→ ASSIGNMENT: The answer should reproduce every entry exactly and contain no images.

→ DATASET CONTENT:

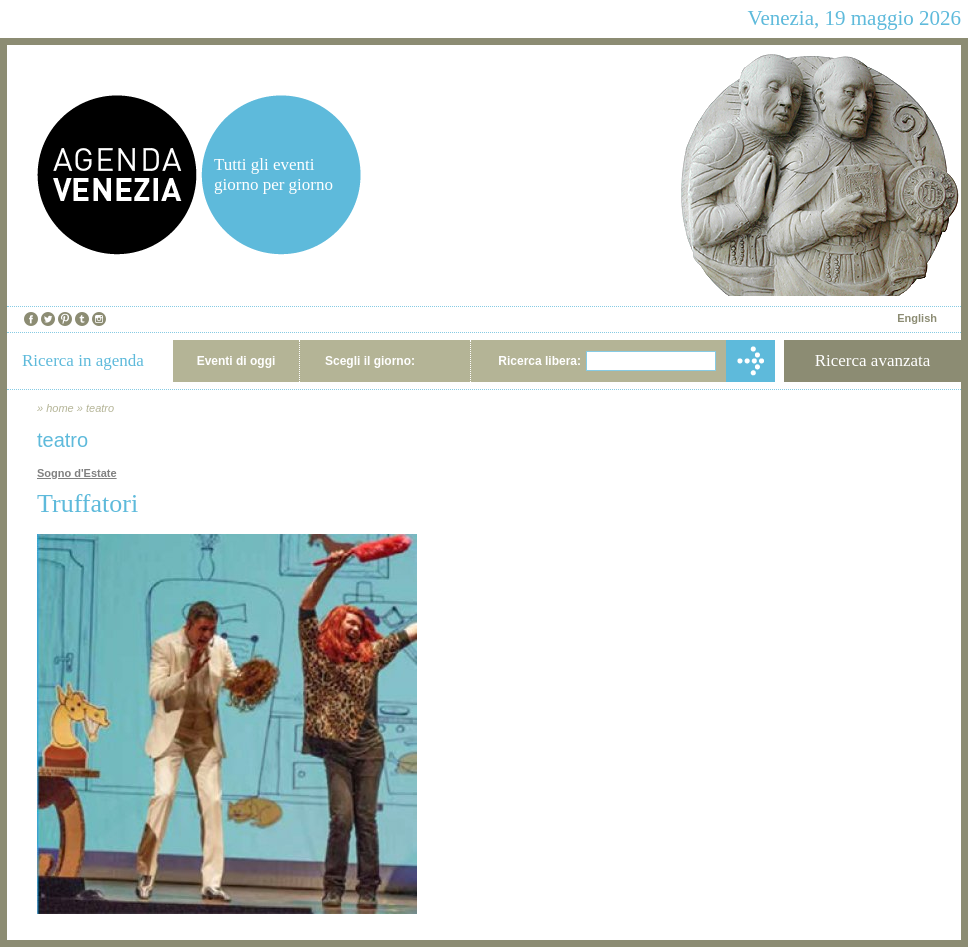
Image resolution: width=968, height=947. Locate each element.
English (917, 318)
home (60, 408)
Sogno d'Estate (77, 473)
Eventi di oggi (236, 361)
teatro (100, 408)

→ YOUR RESPONSE:
Image resolution: width=968, height=947. Locate each element.
English (917, 318)
home (60, 408)
Sogno d'Estate (77, 473)
Eventi di oggi (236, 361)
teatro (100, 408)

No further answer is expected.